- [EXERCISE GOAL]: Reproduce the records exactly. Leave the pictures out.

- [RECORDS FOR THIS EXERCISE]:
--*--

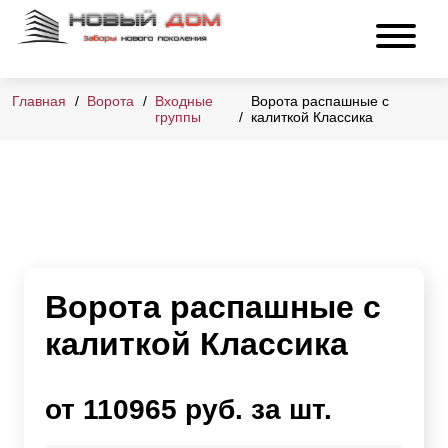
Главная
Ворота
Входные
Ворота распашные с
группы
калиткой Классика
Ворота распашные с
калиткой Классика
от 110965 руб. за шт.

--*--

- [SOLUTION TO THIS EXERCISE]:
Главная
Ворота
Входные
Ворота распашные с
группы
калиткой Классика
Ворота распашные с
калиткой Классика
от 110965 руб. за шт.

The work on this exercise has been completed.